WHAT THE EXERCISE ASKS: Answer with a bare number: the count of lines in the records below that have the word "chance".

-------

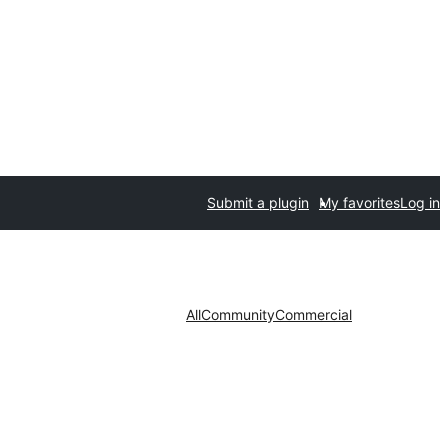
Submit a plugin
My favorites
Log in
All
Community
Commercial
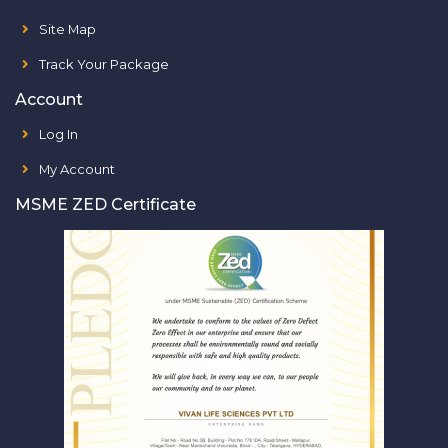
Site Map
Track Your Package
Account
Log In
My Account
MSME ZED Certificate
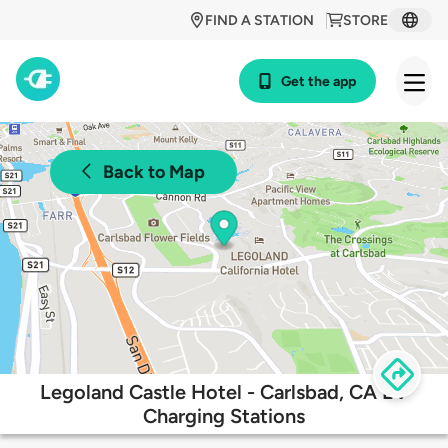
FIND A STATION
STORE
Get the app
Back to Map
Legoland Castle Hotel - Carlsbad, CA EV
Charging Stations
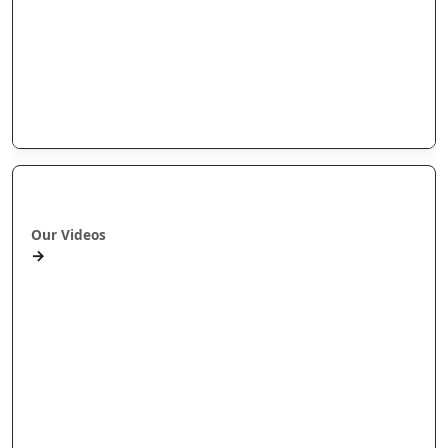
Arotahi Papers
Our videos
Our Research
E-Pānui
Books
Ā mātou ataata
Our Videos
→
Workshops and Webinars
Wānanga Paetukutuku
Conferences
Documentaries
Media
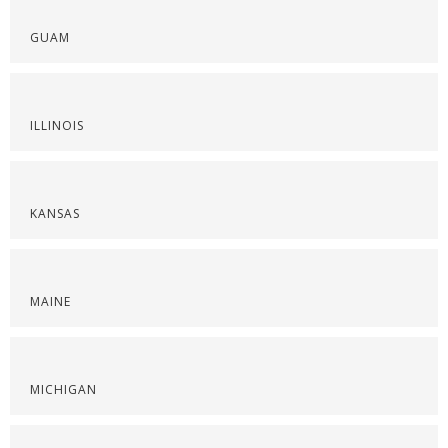
GUAM
ILLINOIS
KANSAS
MAINE
MICHIGAN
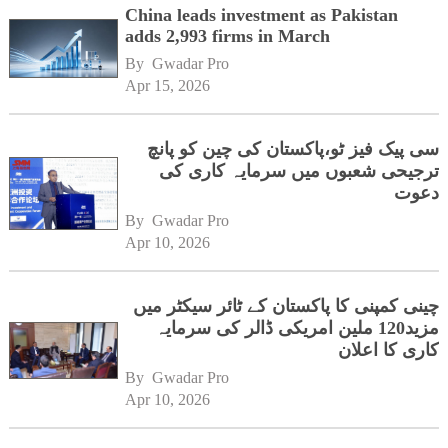
China leads investment as Pakistan
adds 2,993 firms in March
By 
Gwadar Pro
Apr 15, 2026
سی پیک فیز ٹو،پاکستان کی چین کو پانچ
ترجیحی شعبوں میں سرمایہ کاری کی
دعوت
By 
Gwadar Pro
Apr 10, 2026
چینی کمپنی کا پاکستان کے ٹائر سیکٹر میں
مزید120 ملین امریکی ڈالر کی سرمایہ
کاری کا اعلان
By 
Gwadar Pro
Apr 10, 2026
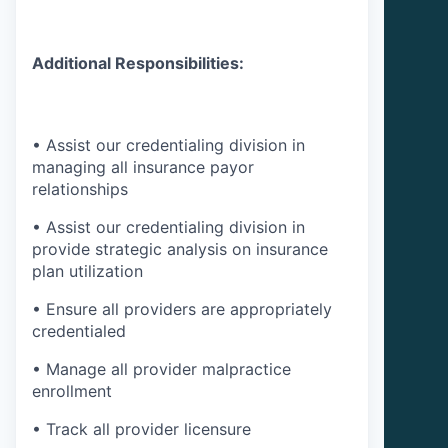
Additional Responsibilities:
• Assist our credentialing division in
managing all insurance payor
relationships
• Assist our credentialing division in
provide strategic analysis on insurance
plan utilization
• Ensure all providers are appropriately
credentialed
• Manage all provider malpractice
enrollment
• Track all provider licensure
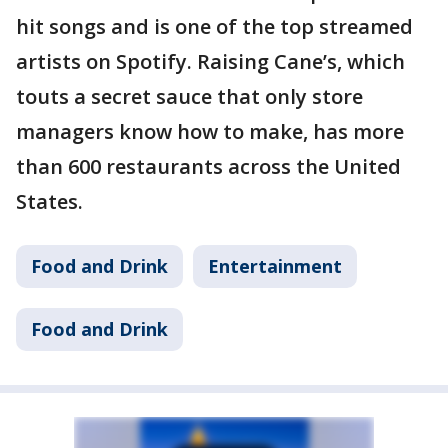
hit songs and is one of the top streamed
artists on Spotify. Raising Cane’s, which
touts a secret sauce that only store
managers know how to make, has more
than 600 restaurants across the United
States.
Food and Drink
Entertainment
Food and Drink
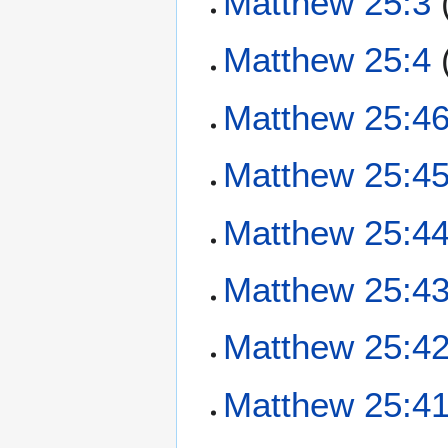
Matthew 25:3
Matthew 25:4
Matthew 25:4
Matthew 25:4
Matthew 25:4
Matthew 25:4
Matthew 25:4
Matthew 25:4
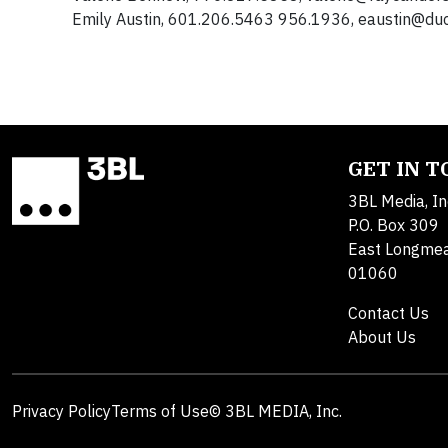
Emily Austin, 601.206.5463 956.1936,
eaustin@duc
GET IN 
3BL Media, In
P.O. Box 309
East Longme
01060
Contact Us
About Us
Privacy Policy
Terms of Use
© 3BL MEDIA, Inc.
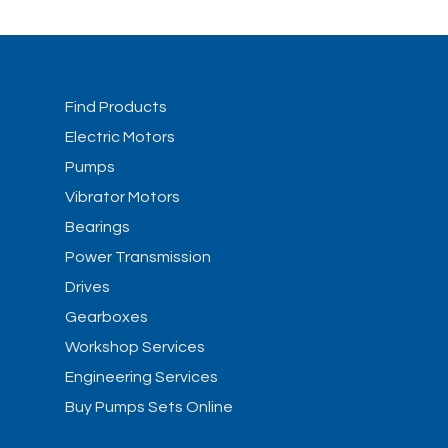
Find Products
Electric Motors
Pumps
Vibrator Motors
Bearings
Power Transmission
Drives
Gearboxes
Workshop Services
Engineering Services
Buy Pumps Sets Online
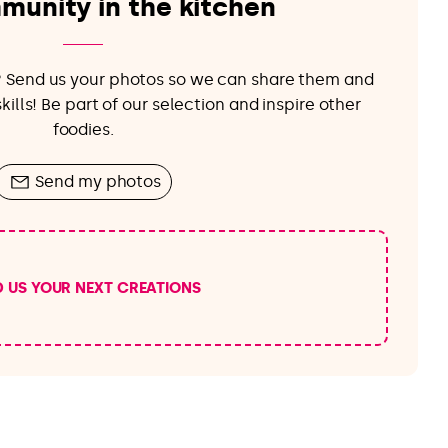
munity in the kitchen
e? Send us your photos so we can share them and
ills! Be part of our selection and inspire other
foodies.
Send my photos
D US YOUR NEXT CREATIONS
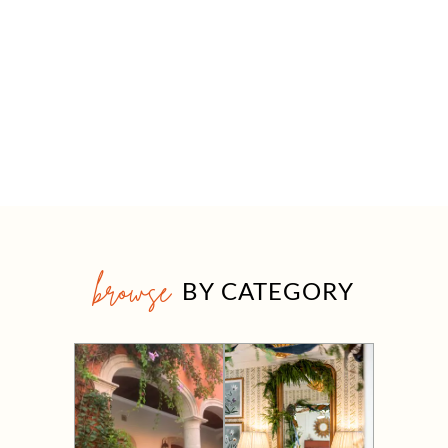
browse
BY CATEGORY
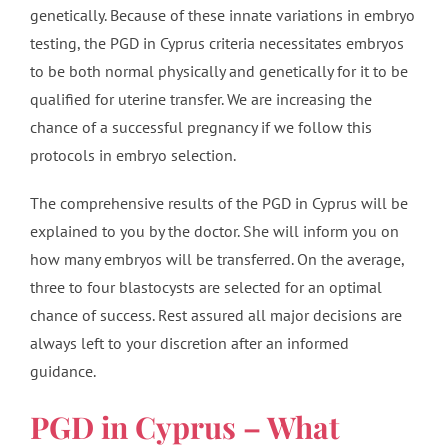
genetically. Because of these innate variations in embryo
testing, the PGD in Cyprus criteria necessitates embryos
to be both normal physically and genetically for it to be
qualified for uterine transfer. We are increasing the
chance of a successful pregnancy if we follow this
protocols in embryo selection.
The comprehensive results of the PGD in Cyprus will be
explained to you by the doctor. She will inform you on
how many embryos will be transferred. On the average,
three to four blastocysts are selected for an optimal
chance of success. Rest assured all major decisions are
always left to your discretion after an informed
guidance.
PGD in Cyprus – What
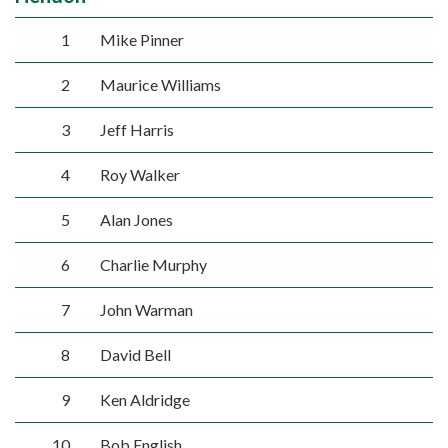
1
Mike Pinner
2
Maurice Williams
3
Jeff Harris
4
Roy Walker
5
Alan Jones
6
Charlie Murphy
7
John Warman
8
David Bell
9
Ken Aldridge
10
Bob English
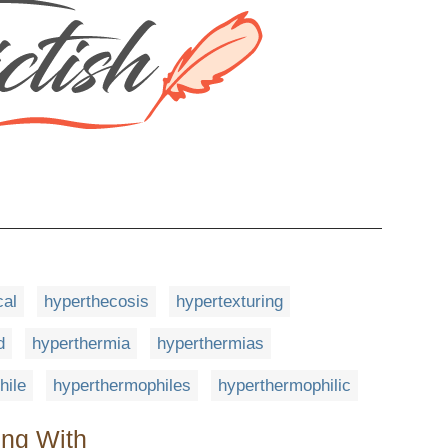
cal
hyperthecosis
hypertexturing
d
hyperthermia
hyperthermias
hile
hyperthermophiles
hyperthermophilic
ing With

-------

EXPECTED OUTPUT: 2